Whether  intentional or not, teaching players to avoid failure through our words, body language or actions, will hamper a players development. Players must understand failure is a necessary part of their improvement process and they will experience  it during the development process. It should not be viewed as making them some how inferior rather it is a sign they are moving in the right direction. 

As Pixar director Andrew Stanton, director of Finding Nemo and WALL-E, describes this way of operating, “My strategy has always been: be wrong as fast as we can. Which basically means, we’re gonna screw up, let’s just admit that. Let’s not be afraid of that. But let’s do it as fast as we can so we can get to the answer. You can’t get to adulthood before you go through puberty. I won’t get it right the first time, but I will get it wrong really soon, really quickly.”

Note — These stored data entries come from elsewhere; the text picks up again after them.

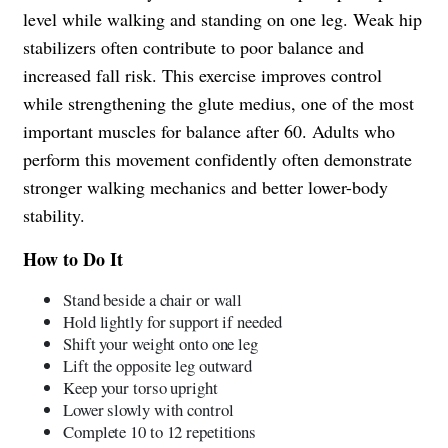
level while walking and standing on one leg. Weak hip
stabilizers often contribute to poor balance and
increased fall risk. This exercise improves control
while strengthening the glute medius, one of the most
important muscles for balance after 60. Adults who
perform this movement confidently often demonstrate
stronger walking mechanics and better lower-body
stability.
How to Do It
Stand beside a chair or wall
Hold lightly for support if needed
Shift your weight onto one leg
Lift the opposite leg outward
Keep your torso upright
Lower slowly with control
Complete 10 to 12 repetitions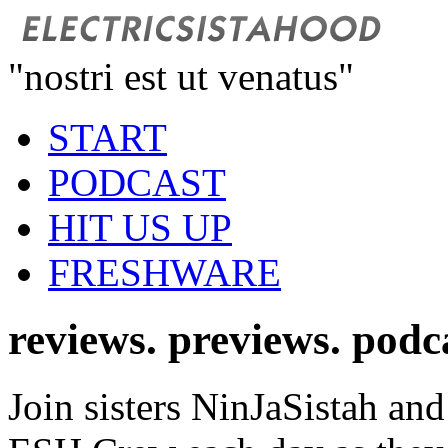
"nostri est ut venatus"
START
PODCAST
HIT US UP
FRESHWARE
reviews. previews. podc
Join sisters NinJaSistah and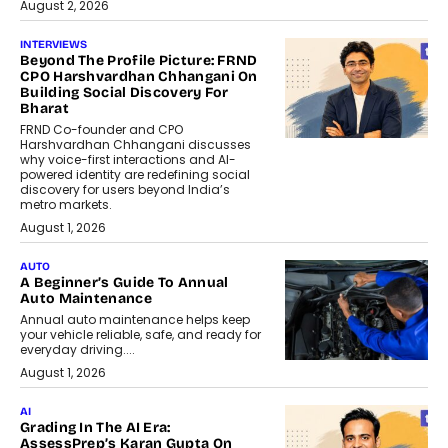
August 2, 2026
INTERVIEWS
Beyond The Profile Picture: FRND
CPO Harshvardhan Chhangani On
Building Social Discovery For
Bharat
FRND Co-founder and CPO
Harshvardhan Chhangani discusses
why voice-first interactions and AI-
powered identity are redefining social
discovery for users beyond India’s
metro markets.
August 1, 2026
AUTO
A Beginner’s Guide To Annual
Auto Maintenance
Annual auto maintenance helps keep
your vehicle reliable, safe, and ready for
everyday driving....
August 1, 2026
AI
Grading In The AI Era:
AssessPrep’s Karan Gupta On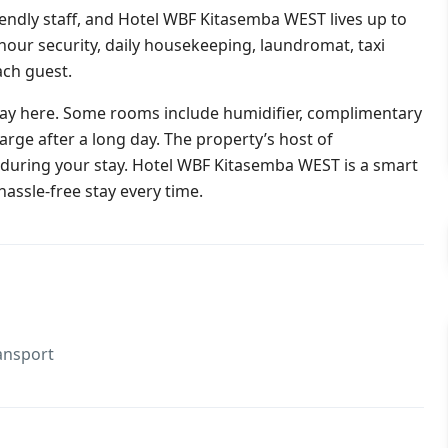
iendly staff, and Hotel WBF Kitasemba WEST lives up to
24-hour security, daily housekeeping, laundromat, taxi
ach guest.
stay here. Some rooms include humidifier, complimentary
harge after a long day. The property’s host of
o during your stay. Hotel WBF Kitasemba WEST is a smart
hassle-free stay every time.
ansport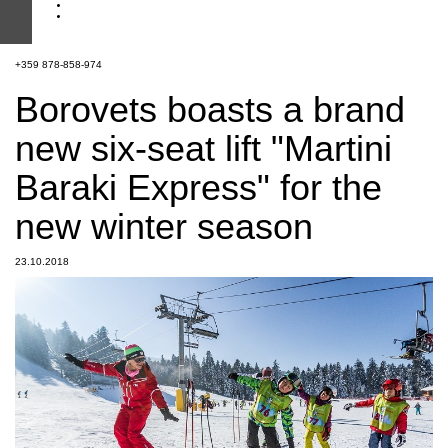
+359 878-858-974
Borovets boasts a brand
new six-seat lift "Martini
Baraki Express" for the
new winter season
23.10.2018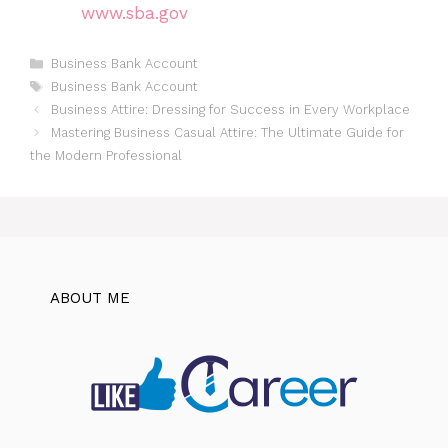
www.sba.gov
Categories
Business Bank Account
Tags
Business Bank Account
Business Attire: Dressing for Success in Every Workplace
Mastering Business Casual Attire: The Ultimate Guide for
the Modern Professional
ABOUT ME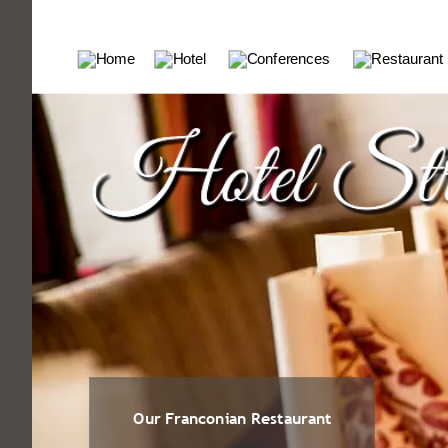
Our Franconian Restaurant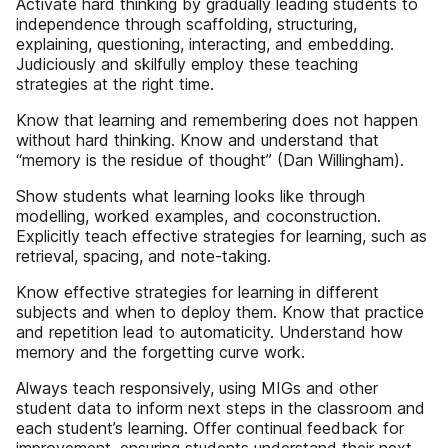
Activate hard thinking by gradually leading students to
independence through scaffolding, structuring,
explaining, questioning, interacting, and embedding.
Judiciously and skilfully employ these teaching
strategies at the right time.
Know that learning and remembering does not happen
without hard thinking. Know and understand that
“memory is the residue of thought” (Dan Willingham).
Show students what learning looks like through
modelling, worked examples, and coconstruction.
Explicitly teach effective strategies for learning, such as
retrieval, spacing, and note-taking.
Know effective strategies for learning in different
subjects and when to deploy them. Know that practice
and repetition lead to automaticity. Understand how
memory and the forgetting curve work.
Always teach responsively, using MIGs and other
student data to inform next steps in the classroom and
each student’s learning. Offer continual feedback for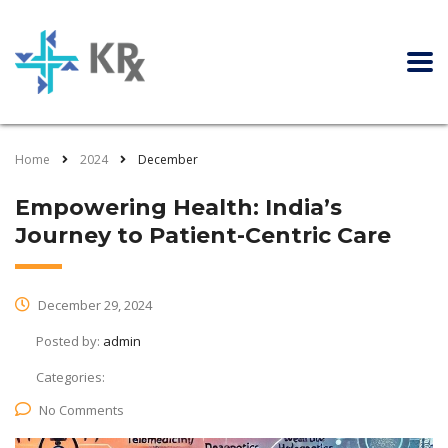
Home
2024
December
Empowering Health: India’s
Journey to Patient-Centric Care
December 29, 2024
Posted by:
admin
Categories:
No Comments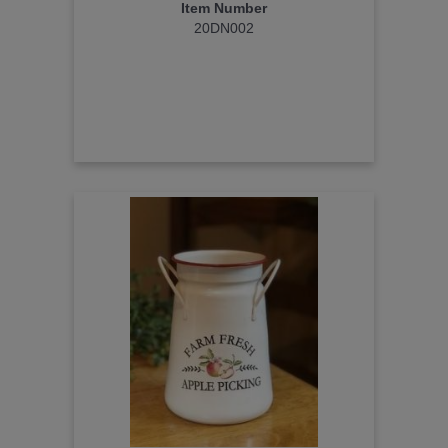
Item Number
20DN002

Failing quickly to learn fast is also a central operating principle for seasoned entrepreneurs who routinely describe their approach as failing forward. That is, entrepreneurs push ideas into the market as quickly as possible in order to learn from mistakes and failures that will point the way forward. This is an extremely well-known Silicon Valley operating principle. Howard Schultz’s experience building Starbucks illustrates the point. He and his colleagues had to try hundreds of ideas, on everything from nonstop opera music to baristas wearing bowties, to hundreds of different types of beverages before being able to define the Starbucks experience.

 Sims, Peter (2011-04-19). Little Bets (pp. 52-53). Free Press. Kindle Edition.

Avoidance of failure means avoiding reaching your fullest potential and often times the quickest way to reaching new levels of success is through failing quickly.